TASK TO COMPLETE: Exact copy required. Repeat the records, but keep the pictures out.

INFORMATION GIVEN:
....

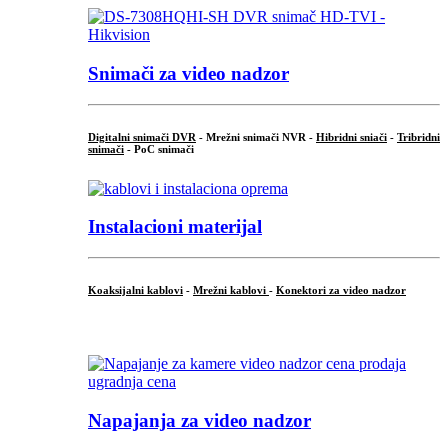
Snimači za video nadzor
Digitalni snimači DVR
- Mrežni snimači NVR -
Hibridni sniači
-
Tribridni
snimači
- PoC snimači
Instalacioni materijal
Koaksijalni kablovi
-
Mrežni kablovi
-
Konektori za video nadzor
...
Napajanja za video nadzor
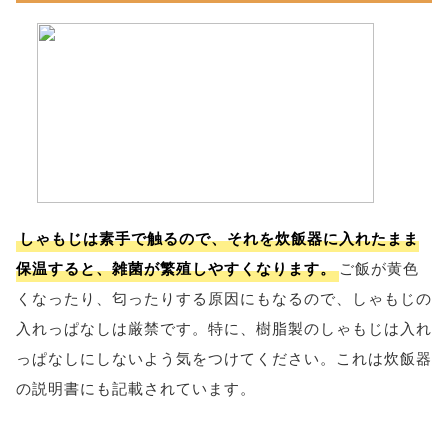
しゃもじは素手で触るので、それを炊飯器に入れたまま
保温すると、雑菌が繁殖しやすくなります。
ご飯が黄色
くなったり、匂ったりする原因にもなるので、しゃもじの
入れっぱなしは厳禁です。特に、樹脂製のしゃもじは入れ
っぱなしにしないよう気をつけてください。これは炊飯器
の説明書にも記載されています。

....

ANSWER:
Snimači za video nadzor
Digitalni snimači DVR
- Mrežni snimači NVR -
Hibridni sniači
-
Tribridni
snimači
- PoC snimači
Instalacioni materijal
Koaksijalni kablovi
-
Mrežni kablovi
-
Konektori za video nadzor
...
Napajanja za video nadzor
しゃもじは素手で触るので、それを炊飯器に入れたまま
保温すると、雑菌が繁殖しやすくなります。
ご飯が黄色
くなったり、匂ったりする原因にもなるので、しゃもじの
入れっぱなしは厳禁です。特に、樹脂製のしゃもじは入れ
っぱなしにしないよう気をつけてください。これは炊飯器
の説明書にも記載されています。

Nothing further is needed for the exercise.